- Location: Seaforth, Merseyside
- Date: 27 May 2017; 9 years ago c. 20:46 pm (BST)
- Attack type: Stabbing; domestic violence; androcide;
- Weapons: Jagged shard of a broken dinner plate
- Deaths: Paul Lavelle
- Motive: Jealousy, triggered by Lavelle communicating with another woman on Plenty of Fish
- Convicted: Sarah Lewis

= Murder of Paul Lavelle =

2017 stabbing of a man in England

On 27 May 2017, Paul Lavelle, a 50-year-old Rock Ferry man, was fatally stabbed by his 46-year-old girlfriend with a jagged shard of broken dinner plate during a drunken dispute at his home in Seaforth, Merseyside, United Kingdom. Authorities confirmed that the girlfriend, Sarah Lewis, stabbed the man multiple times with the broken plate. Despite the severity of the injury, Lavelle did not call for help and was found deceased the next morning.

The stabbing became national headlines across England, and following his death, Lavelle's friends established the Paul Lavelle Foundation to raise awareness of worldwide misandry, domestic abuse against men, and violence against men.

== Stabbing ==
The stabbing occurred during the evening at Lavelle's home in Seaforth, where he was reported intoxicated. His girlfriend, Sarah Lewis, got into an argument with Lavelle after reporting that Lavelle had been communicating with another woman on the Canadian dating site Plenty of Fish. Lewis destroyed a plate and fatally stabbed Lavelle multiple times with the jagged shard. Lewis then took several photographs of her boyfriend’s injured face in his bedroom. After Lewis stabbed Lavelle, Lewis left the house. Lavelle attempted to call Lewis on seven occasions as he lay bleeding, but each call was diverted to voicemail. He immediately left a voicemail on a phone belonging to a business customer, which recorded him saying, “This place is a bloodbath, it’s a fucking bloodbath".

Lavelle managed to get up from the floor and walk around while bleeding. When police arrived the following morning, officers discovered the bed throughout his house, including his car outside. After reaching upstairs, Lavelle was found deceased, slumped on the bathroom floor. He suffered a nostril-to-cheek wound from the shard that severed an artery. It was also reported that Lewis left his residence after the attack and spent the night at her sister's house, only returning the next morning to call 999. Lewis was immediately arrested and charged with murder.

== Aftermath ==
Following Lavelle's death, Lavelle's friends and family, alongside 50 other men, channeled their grief into creating a foundation named after Lavelle. They established the Paul Lavelle Foundation in Rock Ferry, a foundation to raise awareness of male violence. Supporters often engage in public activities including the "Snowdon hike" and "Liverpool to Chester" bike rides to raise visibility. Paul's brother and mother were interviewed by ITV Granada dozens of times, with his brother urging other men to "break their silence." His brother added that they need a goal to turn a private tragedy into a public conversation about the stigma surrounding male victims.

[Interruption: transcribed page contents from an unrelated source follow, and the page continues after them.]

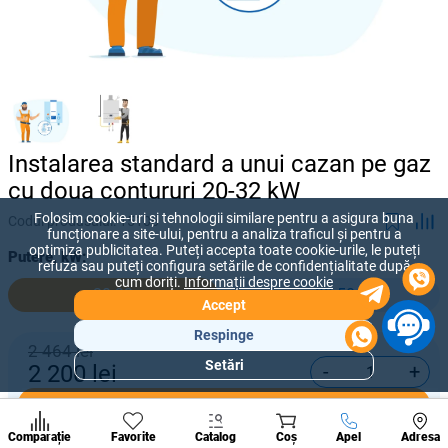
Instalarea standard a unui cazan pe gaz
cu doua contururi 20-32 kW
Folosim cookie-uri și tehnologii similare pentru a asigura buna
Codul produsului:
15106
funcționare a site-ului, pentru a analiza traficul și pentru a
optimiza publicitatea. Puteți accepta toate cookie-urile, le puteți
Putere, kW:
refuza sau puteți configura setările de confidențialitate după
cum doriți.
Informații despre cookie
20-32
33-50
Accept
Respinge
2 464 lei
Setări
-
+
2 200
lei
Secțiuni
populare
Cumpără acum
Condi
A suna
Comparație
Favorite
Catalog
Coș
Apel
Adresa
de per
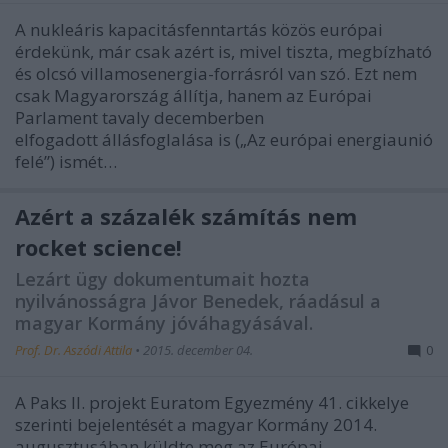
A nukleáris kapacitásfenntartás közös európai
érdekünk, már csak azért is, mivel tiszta, megbízható
és olcsó villamosenergia-forrásról van szó. Ezt nem
csak Magyarország állítja, hanem az Európai
Parlament tavaly decemberben
elfogadott állásfoglalása is („Az európai energiaunió
felé”) ismét…
Azért a százalék számítás nem
rocket science!
Lezárt ügy dokumentumait hozta
nyilvánosságra Jávor Benedek, ráadásul a
magyar Kormány jóváhagyásával.
Prof. Dr. Aszódi Attila
•
2015. december 04.
0
A Paks II. projekt Euratom Egyezmény 41. cikkelye
szerinti bejelentését a magyar Kormány 2014.
augusztusában küldte meg az Európai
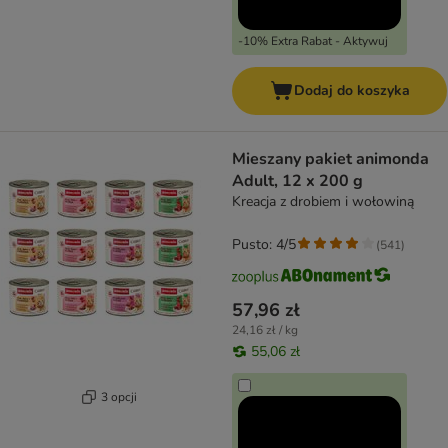
-10% Extra Rabat - Aktywuj
Dodaj do koszyka
Mieszany pakiet animonda
Adult, 12 x 200 g
Kreacja z drobiem i wołowiną
Pusto: 4/5
(
541
)
57,96 zł
24,16 zł / kg
55,06 zł
3 opcji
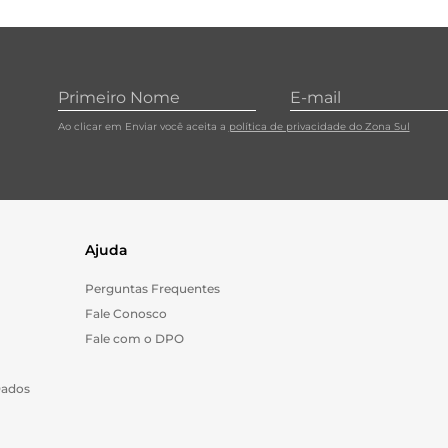
Ao clicar em Enviar você aceita a
política de privacidade do Zona Sul
Ajuda
Perguntas Frequentes
Fale Conosco
Fale com o DPO
Dados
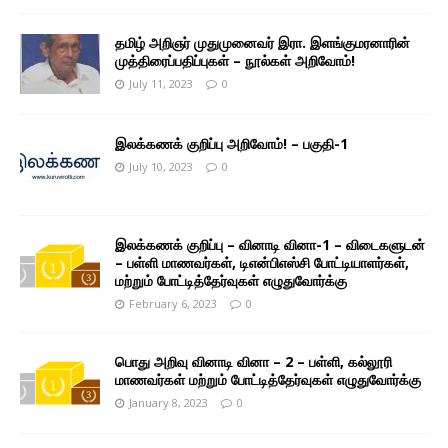
தமிழ் அறிஞர் முதுமுனைவர் இரா. இளங்குமரனாரின்
முத்திரைப்பதிப்புகள் – நூல்கள் அறிவோம்!
July 11, 2023
0
இலக்கணக் குறிப்பு அறிவோம்! – பகுதி-1
July 10, 2023
0
இலக்கணக் குறிப்பு – வினாடி வினா-1 – விடைகளுடன்
– பள்ளி மாணவர்கள், டிஎன்பிஎஸ்சி போட்டியாளர்கள்,
மற்றும் போட்டித்தேர்வுகள் எழுதுவோர்க்கு
February 6, 2023
0
பொது அறிவு வினாடி வினா – 2 – பள்ளி, கல்லூரி
மாணவர்கள் மற்றும் போட்டித்தேர்வுகள் எழுதுவோர்க்கு
January 8, 2023
0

In February 2019, the Paul Lavelle Foundation opened a hub at the Royal Standard House in Lavelle's hometown of Rock Ferry, that offers support to men who have suffered domestic abuse. The original hub closed on 5 February 2026 because of unforeseen circumstances, and was relocated to premises near the Birkenhead Park Rugby Club in Birkenhead.

On 18 March 2024, Channel 5 aired a special documentary titled My Wife My Abuser: The Secret Footage, which explains the story of a similar tragic event involving Richard Spencer, a 47-year-old husband who was abused multiple times by his 46-year-old wife Sheree Spencer. The documentary demonstrated how Sharee subjected Richard to physical, mental, and emotional abuse throughout their 20-year relationship with his wife while in their home near York. Following the release of the special, the Paul Lavelle Foundation spoke to the Wirral Globe out about the importance of such a television program being aired.

- Paul Gladwell, the founder of the foundation, replied in response of the television special: “The programme was deeply upsetting for everyone connected with the foundation given our own experiences with what happened to our friend Paul. It’s had a hard-hitting effect with so many as we can see with comments made on all our posts on the programme. What is striking for me personally is how many are quite shocked that this can happen to a man. It’s quite clear that far too many people are still unaware of the fact one in three victims of domestic abuse are male and that is what are foundation is fighting to change along with many other male support groups like Mankind Initiative who have been supporting Richard as he moves his life to a better place".

In an exclusive interview with Daily Mirror, his grief-stricken family replied that they believe pride stopped their son admitting he was being "beaten up by a girl" and getting help.

== Conviction ==
Before Lewis pleaded guilty in January 2018, the jury ruled that the stabbing was "no accident". After pleading guilty at Liverpool Crown Court, Lewis was sentenced to nearly eight years in prison on 25 January 2018.